**Exercise brief**
The records must be retyped exactly, with no pictures included.

· · · ·

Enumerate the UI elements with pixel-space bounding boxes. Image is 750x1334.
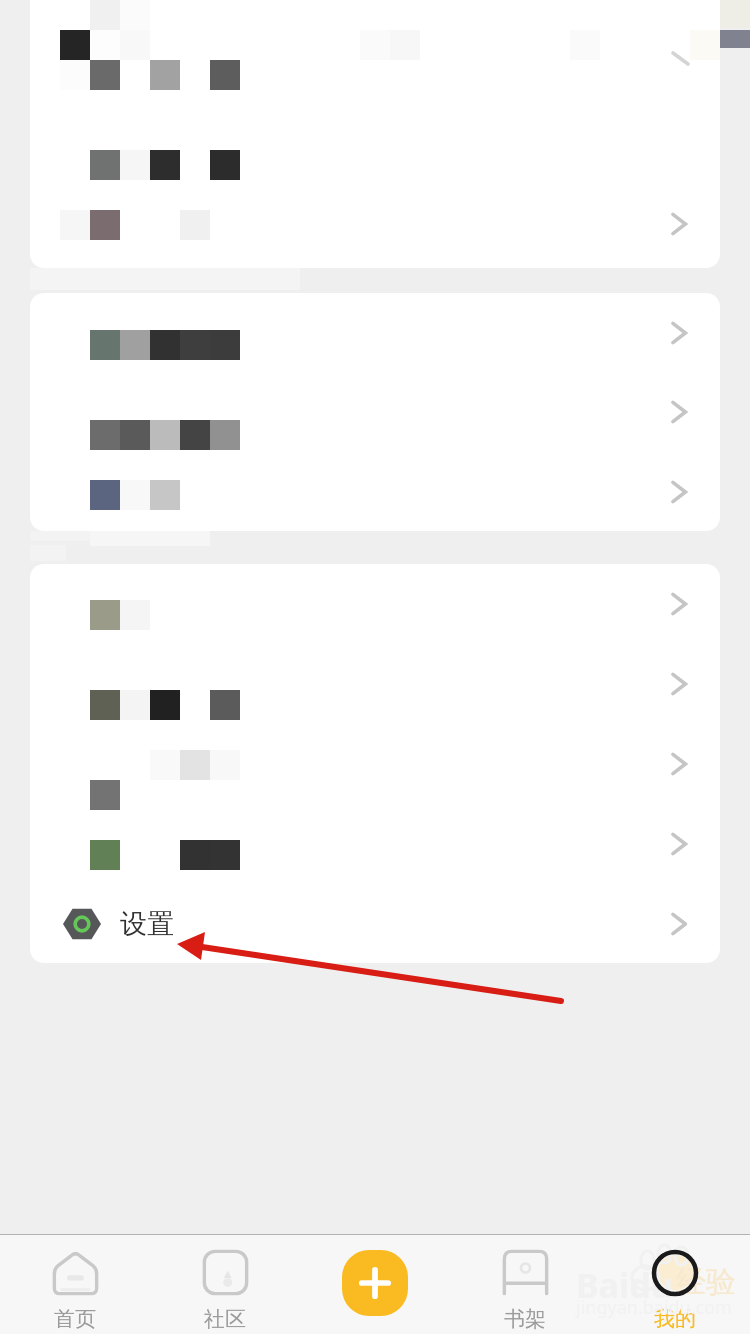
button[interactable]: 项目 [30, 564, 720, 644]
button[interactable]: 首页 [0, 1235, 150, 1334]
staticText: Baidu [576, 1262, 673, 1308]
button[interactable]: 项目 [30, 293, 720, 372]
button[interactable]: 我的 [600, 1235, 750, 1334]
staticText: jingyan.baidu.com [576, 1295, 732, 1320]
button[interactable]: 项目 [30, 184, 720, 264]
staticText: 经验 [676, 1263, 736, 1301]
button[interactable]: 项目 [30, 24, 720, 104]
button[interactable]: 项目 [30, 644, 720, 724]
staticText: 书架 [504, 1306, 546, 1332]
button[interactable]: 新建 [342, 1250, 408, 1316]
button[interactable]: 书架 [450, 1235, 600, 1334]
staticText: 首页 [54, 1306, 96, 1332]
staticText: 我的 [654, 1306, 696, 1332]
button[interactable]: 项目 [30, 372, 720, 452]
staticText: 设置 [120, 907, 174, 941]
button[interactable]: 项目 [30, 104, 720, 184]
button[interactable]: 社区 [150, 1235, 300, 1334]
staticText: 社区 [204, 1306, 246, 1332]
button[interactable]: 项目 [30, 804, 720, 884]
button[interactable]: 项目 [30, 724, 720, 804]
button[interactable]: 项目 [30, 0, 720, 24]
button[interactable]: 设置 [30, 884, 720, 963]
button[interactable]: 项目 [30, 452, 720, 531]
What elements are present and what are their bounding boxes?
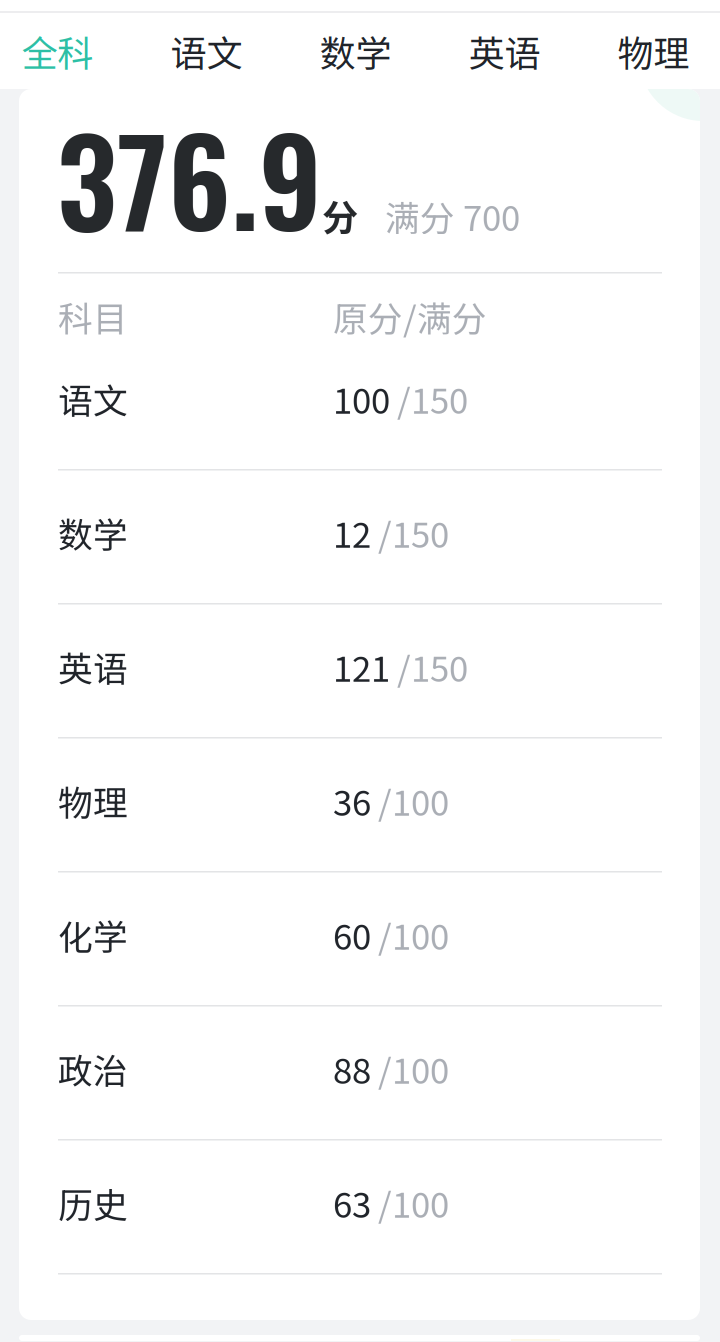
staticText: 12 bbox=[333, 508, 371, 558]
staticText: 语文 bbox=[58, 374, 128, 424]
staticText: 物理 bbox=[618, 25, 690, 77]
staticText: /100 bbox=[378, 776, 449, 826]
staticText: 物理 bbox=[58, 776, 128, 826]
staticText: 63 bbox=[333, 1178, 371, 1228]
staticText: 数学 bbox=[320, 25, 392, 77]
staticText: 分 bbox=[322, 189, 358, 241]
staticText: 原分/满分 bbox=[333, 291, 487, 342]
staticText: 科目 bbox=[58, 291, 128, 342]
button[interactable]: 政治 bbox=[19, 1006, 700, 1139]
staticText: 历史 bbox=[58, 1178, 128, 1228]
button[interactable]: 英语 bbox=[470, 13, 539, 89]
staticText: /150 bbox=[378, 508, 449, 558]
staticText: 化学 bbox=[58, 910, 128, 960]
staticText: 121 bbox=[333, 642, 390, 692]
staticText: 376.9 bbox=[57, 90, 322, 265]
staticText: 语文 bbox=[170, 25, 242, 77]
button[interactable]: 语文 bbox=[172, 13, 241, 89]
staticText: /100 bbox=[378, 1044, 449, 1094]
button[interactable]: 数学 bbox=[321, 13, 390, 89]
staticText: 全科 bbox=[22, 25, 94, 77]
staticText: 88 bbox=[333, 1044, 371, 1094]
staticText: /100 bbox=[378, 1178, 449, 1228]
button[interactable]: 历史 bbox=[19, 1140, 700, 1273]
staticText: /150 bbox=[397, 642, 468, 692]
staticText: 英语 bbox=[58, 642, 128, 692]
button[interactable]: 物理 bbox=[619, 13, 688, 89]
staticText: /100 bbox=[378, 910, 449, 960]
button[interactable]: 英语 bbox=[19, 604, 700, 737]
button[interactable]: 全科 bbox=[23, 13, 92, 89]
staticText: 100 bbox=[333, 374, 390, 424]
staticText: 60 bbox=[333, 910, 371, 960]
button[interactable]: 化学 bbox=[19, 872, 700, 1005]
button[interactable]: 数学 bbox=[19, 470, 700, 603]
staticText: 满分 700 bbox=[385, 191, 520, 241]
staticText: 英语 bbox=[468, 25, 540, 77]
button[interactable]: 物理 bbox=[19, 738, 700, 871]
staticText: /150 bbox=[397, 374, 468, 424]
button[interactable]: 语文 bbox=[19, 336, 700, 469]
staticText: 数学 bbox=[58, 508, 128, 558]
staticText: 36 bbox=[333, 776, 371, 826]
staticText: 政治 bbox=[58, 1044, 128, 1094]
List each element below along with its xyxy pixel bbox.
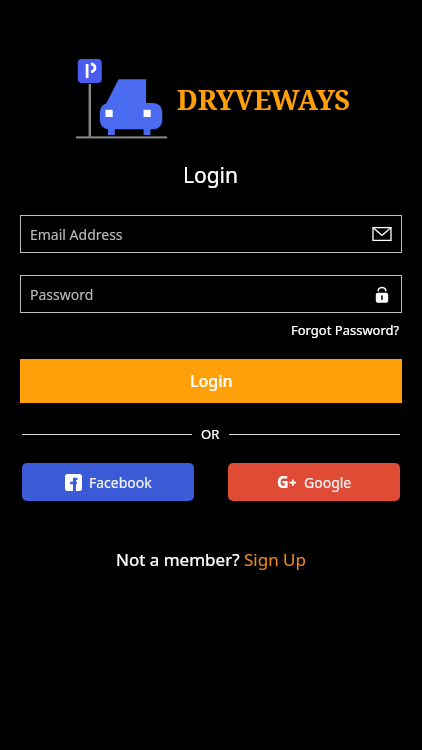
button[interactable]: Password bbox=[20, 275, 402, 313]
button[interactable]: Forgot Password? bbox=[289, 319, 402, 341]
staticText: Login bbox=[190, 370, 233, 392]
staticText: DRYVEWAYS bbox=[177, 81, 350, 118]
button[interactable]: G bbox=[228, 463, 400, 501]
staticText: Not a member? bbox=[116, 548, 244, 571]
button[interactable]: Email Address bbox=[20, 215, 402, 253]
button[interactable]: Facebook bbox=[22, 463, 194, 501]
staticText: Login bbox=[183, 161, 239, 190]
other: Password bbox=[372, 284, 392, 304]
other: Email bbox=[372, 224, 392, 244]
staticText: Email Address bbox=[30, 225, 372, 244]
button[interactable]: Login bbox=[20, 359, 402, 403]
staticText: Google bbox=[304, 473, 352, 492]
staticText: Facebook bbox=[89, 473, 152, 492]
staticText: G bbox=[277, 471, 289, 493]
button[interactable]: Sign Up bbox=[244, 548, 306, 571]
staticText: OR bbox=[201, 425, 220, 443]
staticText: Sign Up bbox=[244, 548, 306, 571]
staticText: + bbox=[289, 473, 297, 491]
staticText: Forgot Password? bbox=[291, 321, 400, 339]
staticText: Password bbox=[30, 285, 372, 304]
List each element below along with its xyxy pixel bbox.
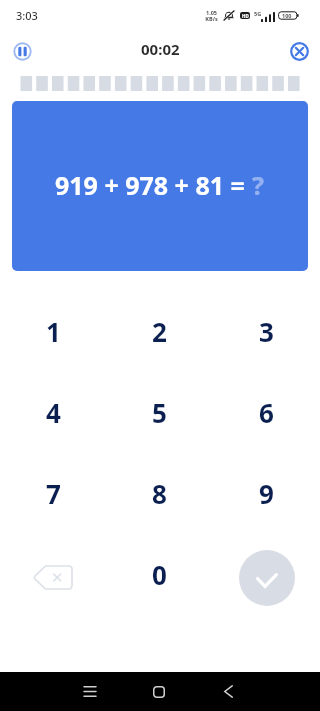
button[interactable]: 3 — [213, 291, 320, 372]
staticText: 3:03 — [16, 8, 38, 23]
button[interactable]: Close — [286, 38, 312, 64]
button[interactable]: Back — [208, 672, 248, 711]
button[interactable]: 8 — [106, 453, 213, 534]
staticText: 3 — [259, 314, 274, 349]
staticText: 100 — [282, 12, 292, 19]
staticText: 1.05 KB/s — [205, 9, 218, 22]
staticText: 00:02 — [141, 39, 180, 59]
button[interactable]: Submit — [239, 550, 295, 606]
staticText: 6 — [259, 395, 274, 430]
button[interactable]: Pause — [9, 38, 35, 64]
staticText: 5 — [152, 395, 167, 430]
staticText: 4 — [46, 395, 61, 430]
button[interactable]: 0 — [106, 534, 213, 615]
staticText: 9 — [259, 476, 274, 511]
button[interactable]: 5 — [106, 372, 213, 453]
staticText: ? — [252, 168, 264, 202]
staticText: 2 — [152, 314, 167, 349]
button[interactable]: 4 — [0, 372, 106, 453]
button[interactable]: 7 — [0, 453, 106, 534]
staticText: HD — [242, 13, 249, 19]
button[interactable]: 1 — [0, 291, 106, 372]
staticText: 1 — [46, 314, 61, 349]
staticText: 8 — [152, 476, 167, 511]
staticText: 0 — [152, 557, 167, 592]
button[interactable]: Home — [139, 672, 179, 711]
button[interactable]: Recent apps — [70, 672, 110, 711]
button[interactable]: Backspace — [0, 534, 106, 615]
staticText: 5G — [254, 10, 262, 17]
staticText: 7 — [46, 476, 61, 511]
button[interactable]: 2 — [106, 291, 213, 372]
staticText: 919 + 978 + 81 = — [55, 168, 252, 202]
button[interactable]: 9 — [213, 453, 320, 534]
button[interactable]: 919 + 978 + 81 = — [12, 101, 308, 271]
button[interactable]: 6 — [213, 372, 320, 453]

· · · ·

**Written response**
Enumerate the UI elements with pixel-space bounding boxes. Image is 750x1334.
button[interactable]: 项目 [30, 564, 720, 644]
button[interactable]: 首页 [0, 1235, 150, 1334]
staticText: Baidu [576, 1262, 673, 1308]
button[interactable]: 项目 [30, 293, 720, 372]
button[interactable]: 我的 [600, 1235, 750, 1334]
staticText: jingyan.baidu.com [576, 1295, 732, 1320]
button[interactable]: 项目 [30, 184, 720, 264]
staticText: 经验 [676, 1263, 736, 1301]
button[interactable]: 项目 [30, 24, 720, 104]
button[interactable]: 项目 [30, 644, 720, 724]
staticText: 书架 [504, 1306, 546, 1332]
button[interactable]: 新建 [342, 1250, 408, 1316]
button[interactable]: 书架 [450, 1235, 600, 1334]
staticText: 首页 [54, 1306, 96, 1332]
staticText: 我的 [654, 1306, 696, 1332]
button[interactable]: 项目 [30, 372, 720, 452]
staticText: 设置 [120, 907, 174, 941]
button[interactable]: 项目 [30, 104, 720, 184]
button[interactable]: 社区 [150, 1235, 300, 1334]
staticText: 社区 [204, 1306, 246, 1332]
button[interactable]: 项目 [30, 804, 720, 884]
button[interactable]: 项目 [30, 724, 720, 804]
button[interactable]: 项目 [30, 0, 720, 24]
button[interactable]: 设置 [30, 884, 720, 963]
button[interactable]: 项目 [30, 452, 720, 531]
What elements are present and what are their bounding boxes?
staticText: 12 bbox=[333, 508, 371, 558]
staticText: 语文 bbox=[58, 374, 128, 424]
staticText: 物理 bbox=[618, 25, 690, 77]
staticText: /100 bbox=[378, 776, 449, 826]
staticText: 物理 bbox=[58, 776, 128, 826]
staticText: 63 bbox=[333, 1178, 371, 1228]
staticText: 数学 bbox=[320, 25, 392, 77]
staticText: 分 bbox=[322, 189, 358, 241]
staticText: 原分/满分 bbox=[333, 291, 487, 342]
staticText: 科目 bbox=[58, 291, 128, 342]
button[interactable]: 政治 bbox=[19, 1006, 700, 1139]
staticText: 历史 bbox=[58, 1178, 128, 1228]
button[interactable]: 英语 bbox=[470, 13, 539, 89]
staticText: /150 bbox=[378, 508, 449, 558]
staticText: 化学 bbox=[58, 910, 128, 960]
staticText: 121 bbox=[333, 642, 390, 692]
staticText: 376.9 bbox=[57, 90, 322, 265]
staticText: 语文 bbox=[170, 25, 242, 77]
button[interactable]: 语文 bbox=[172, 13, 241, 89]
staticText: /100 bbox=[378, 1044, 449, 1094]
button[interactable]: 数学 bbox=[321, 13, 390, 89]
staticText: 全科 bbox=[22, 25, 94, 77]
staticText: 88 bbox=[333, 1044, 371, 1094]
staticText: /100 bbox=[378, 1178, 449, 1228]
button[interactable]: 历史 bbox=[19, 1140, 700, 1273]
staticText: /150 bbox=[397, 642, 468, 692]
staticText: 英语 bbox=[58, 642, 128, 692]
button[interactable]: 物理 bbox=[619, 13, 688, 89]
staticText: /100 bbox=[378, 910, 449, 960]
button[interactable]: 英语 bbox=[19, 604, 700, 737]
button[interactable]: 全科 bbox=[23, 13, 92, 89]
staticText: 100 bbox=[333, 374, 390, 424]
staticText: 60 bbox=[333, 910, 371, 960]
button[interactable]: 化学 bbox=[19, 872, 700, 1005]
button[interactable]: 数学 bbox=[19, 470, 700, 603]
staticText: 满分 700 bbox=[385, 191, 520, 241]
staticText: 英语 bbox=[468, 25, 540, 77]
button[interactable]: 物理 bbox=[19, 738, 700, 871]
staticText: /150 bbox=[397, 374, 468, 424]
button[interactable]: 语文 bbox=[19, 336, 700, 469]
staticText: 数学 bbox=[58, 508, 128, 558]
staticText: 36 bbox=[333, 776, 371, 826]
staticText: 政治 bbox=[58, 1044, 128, 1094]
List each element below along with its xyxy pixel bbox.
button[interactable]: Password bbox=[20, 275, 402, 313]
button[interactable]: Forgot Password? bbox=[289, 319, 402, 341]
staticText: Login bbox=[190, 370, 233, 392]
staticText: DRYVEWAYS bbox=[177, 81, 350, 118]
button[interactable]: G bbox=[228, 463, 400, 501]
staticText: Not a member? bbox=[116, 548, 244, 571]
button[interactable]: Email Address bbox=[20, 215, 402, 253]
button[interactable]: Facebook bbox=[22, 463, 194, 501]
staticText: Login bbox=[183, 161, 239, 190]
other: Password bbox=[372, 284, 392, 304]
other: Email bbox=[372, 224, 392, 244]
staticText: Email Address bbox=[30, 225, 372, 244]
button[interactable]: Login bbox=[20, 359, 402, 403]
staticText: Google bbox=[304, 473, 352, 492]
staticText: Facebook bbox=[89, 473, 152, 492]
staticText: G bbox=[277, 471, 289, 493]
button[interactable]: Sign Up bbox=[244, 548, 306, 571]
staticText: OR bbox=[201, 425, 220, 443]
staticText: Sign Up bbox=[244, 548, 306, 571]
staticText: + bbox=[289, 473, 297, 491]
staticText: Forgot Password? bbox=[291, 321, 400, 339]
staticText: Password bbox=[30, 285, 372, 304]
List each element below along with its xyxy pixel bbox.
button[interactable]: 3 — [213, 291, 320, 372]
staticText: 3:03 — [16, 8, 38, 23]
button[interactable]: Close — [286, 38, 312, 64]
button[interactable]: Back — [208, 672, 248, 711]
button[interactable]: 8 — [106, 453, 213, 534]
staticText: 3 — [259, 314, 274, 349]
staticText: 100 — [282, 12, 292, 19]
staticText: 1.05 KB/s — [205, 9, 218, 22]
staticText: 00:02 — [141, 39, 180, 59]
button[interactable]: Submit — [239, 550, 295, 606]
staticText: 6 — [259, 395, 274, 430]
button[interactable]: Pause — [9, 38, 35, 64]
staticText: 5 — [152, 395, 167, 430]
staticText: 4 — [46, 395, 61, 430]
button[interactable]: 0 — [106, 534, 213, 615]
staticText: 9 — [259, 476, 274, 511]
button[interactable]: 5 — [106, 372, 213, 453]
staticText: ? — [252, 168, 264, 202]
staticText: 2 — [152, 314, 167, 349]
button[interactable]: 4 — [0, 372, 106, 453]
button[interactable]: 7 — [0, 453, 106, 534]
staticText: HD — [242, 13, 249, 19]
button[interactable]: 1 — [0, 291, 106, 372]
staticText: 1 — [46, 314, 61, 349]
staticText: 8 — [152, 476, 167, 511]
staticText: 0 — [152, 557, 167, 592]
button[interactable]: Home — [139, 672, 179, 711]
button[interactable]: Recent apps — [70, 672, 110, 711]
button[interactable]: Backspace — [0, 534, 106, 615]
staticText: 5G — [254, 10, 262, 17]
staticText: 7 — [46, 476, 61, 511]
button[interactable]: 2 — [106, 291, 213, 372]
staticText: 919 + 978 + 81 = — [55, 168, 252, 202]
button[interactable]: 9 — [213, 453, 320, 534]
button[interactable]: 919 + 978 + 81 = — [12, 101, 308, 271]
button[interactable]: 6 — [213, 372, 320, 453]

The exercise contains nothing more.